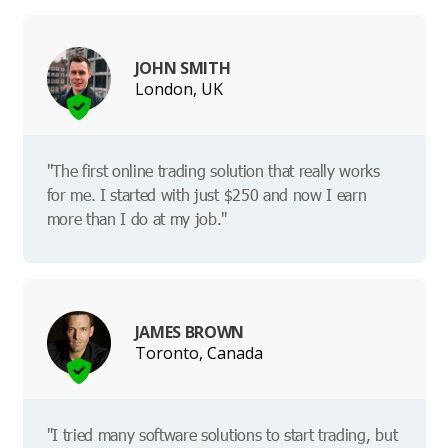
JOHN SMITH
London, UK
"The first online trading solution that really works
for me. I started with just $250 and now I earn
more than I do at my job."
JAMES BROWN
Toronto, Canada
"I tried many software solutions to start trading, but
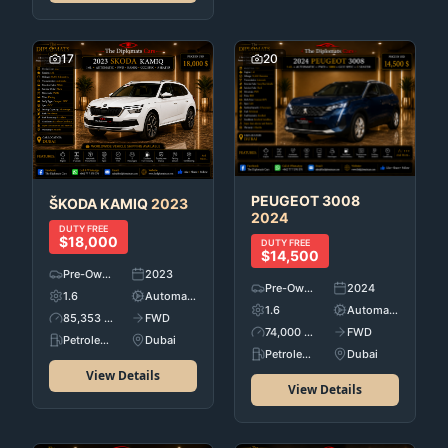
17
20
PEUGEOT
3008
ŠKODA
KAMIQ
2023
2024
DUTY FREE
$18,000
DUTY FREE
$14,500
Pre-Owned
2023
Pre-Owned
2024
1.6
Automatic
1.6
Automatic
85,353 KM
FWD
74,000 KM
FWD
Petroleum
Dubai
Petroleum
Dubai
View Details
View Details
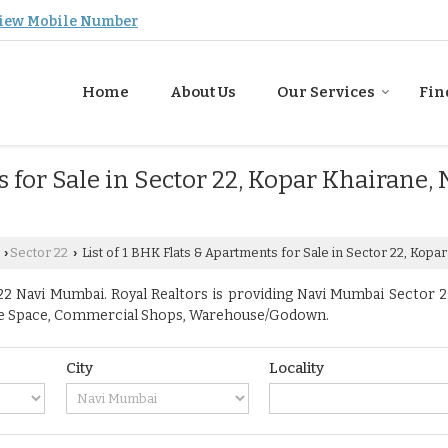
iew Mobile Number
Home
About Us
Our Services
Fin
s for Sale in Sector 22, Kopar Khairane,
Sector 22
List of 1 BHK Flats & Apartments for Sale in Sector 22, Kopa
›
›
2 Navi Mumbai. Royal Realtors is providing Navi Mumbai Sector 22 
ffice Space, Commercial Shops, Warehouse/Godown.
City
Locality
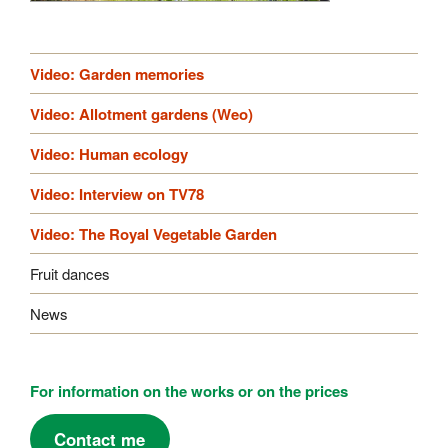
Video: Garden memories
Video: Allotment gardens (Weo)
Video: Human ecology
Video: Interview on TV78
Video: The Royal Vegetable Garden
Fruit dances
News
For information on the works or on the prices
Contact me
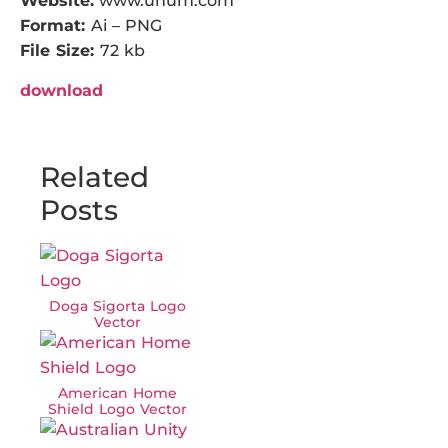
Website:
www.unum.com
Format:
Ai – PNG
File Size:
72 kb
download
Related
Posts
Doga Sigorta Logo
Vector
American Home
Shield Logo Vector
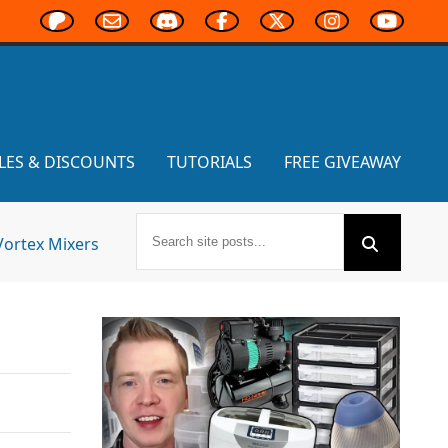
LES & DISCOUNTS
TUTORIALS
FREE GIVEAWAY
Vortex Mixers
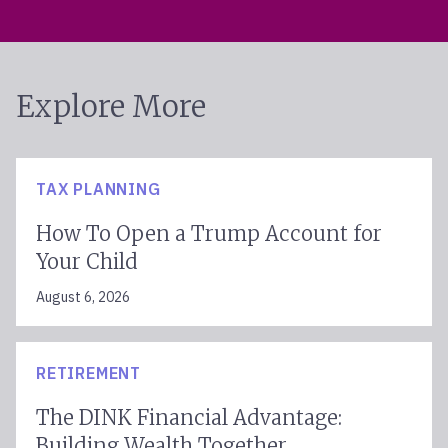
Explore More
TAX PLANNING
How To Open a Trump Account for
Your Child
August 6, 2026
RETIREMENT
The DINK Financial Advantage:
Building Wealth Together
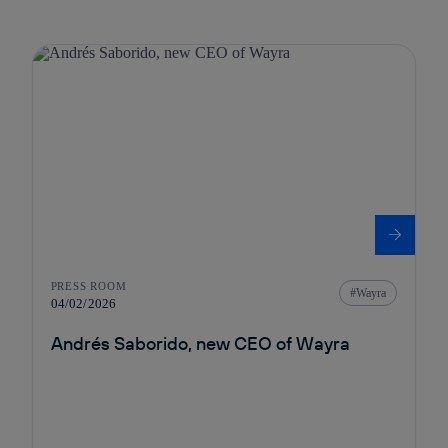
PRESS ROOM
Wayra
04/02/2026
Andrés Saborido, new CEO of Wayra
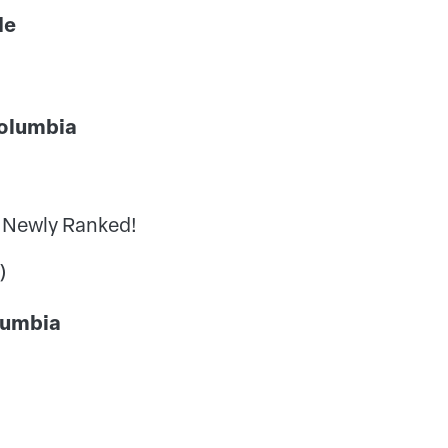
wide
h Columbia
 Newly Ranked!
)
 Columbia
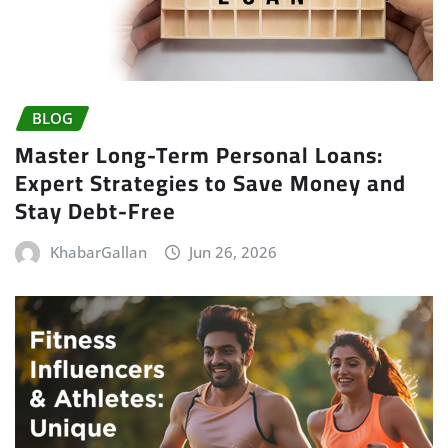
BLOG
Master Long-Term Personal Loans:
Expert Strategies to Save Money and
Stay Debt-Free
KhabarGallan
Jun 26, 2026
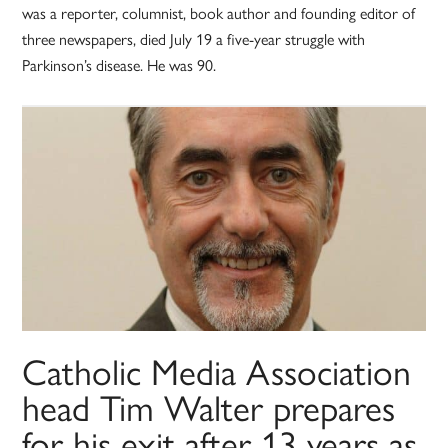
was a reporter, columnist, book author and founding editor of
three newspapers, died July 19 a five-year struggle with
Parkinson’s disease. He was 90.
Catholic Media Association
head Tim Walter prepares
for his exit after 13 years as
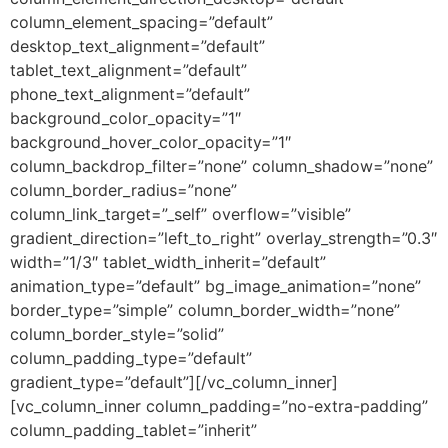
column_element_spacing=”default”
desktop_text_alignment=”default”
tablet_text_alignment=”default”
phone_text_alignment=”default”
background_color_opacity=”1″
background_hover_color_opacity=”1″
column_backdrop_filter=”none” column_shadow=”none”
column_border_radius=”none”
column_link_target=”_self” overflow=”visible”
gradient_direction=”left_to_right” overlay_strength=”0.3″
width=”1/3″ tablet_width_inherit=”default”
animation_type=”default” bg_image_animation=”none”
border_type=”simple” column_border_width=”none”
column_border_style=”solid”
column_padding_type=”default”
gradient_type=”default”][/vc_column_inner]
[vc_column_inner column_padding=”no-extra-padding”
column_padding_tablet=”inherit”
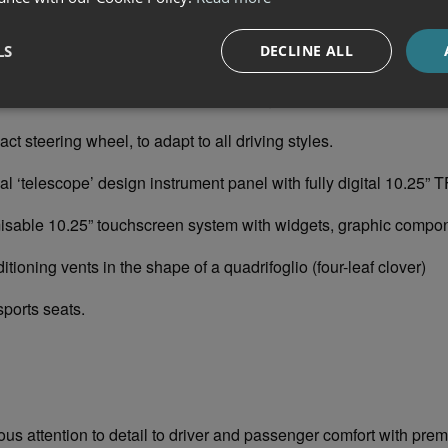
IGN
tion of pure sportiness can be found inside the car, where the 
LS
DECLINE ALL
ttention to every detail, the use of the finest materials and the pl
he driver’s reach with features including:
ering wheel, to adapt to all driving styles.
elescope’ design instrument panel with fully digital 10.25” T
 10.25” touchscreen system with widgets, graphic compon
ing vents in the shape of a quadrifoglio (four-leaf clover)
rts seats.
ous attention to detail to driver and passenger comfort with pre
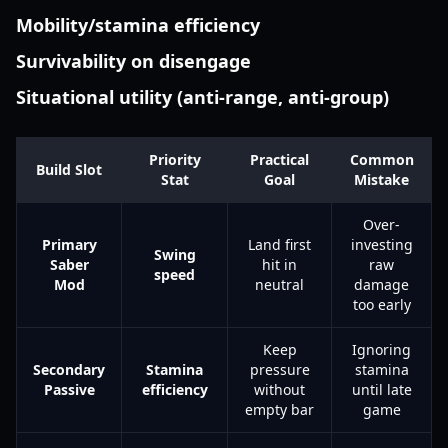
Mobility/stamina efficiency
Survivability on disengage
Situational utility (anti-range, anti-group)
Priority
Practical
Common
Build Slot
Stat
Goal
Mistake
Over-
Primary
Land first
investing
Swing
Saber
hit in
raw
speed
Mod
neutral
damage
too early
Keep
Ignoring
Secondary
Stamina
pressure
stamina
Passive
efficiency
without
until late
empty bar
game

YOUR ASSIGNMENT: Look through the material and report how many of its lines hold the string "first", giving the number only.

ANSWER FOR THE TASK: 2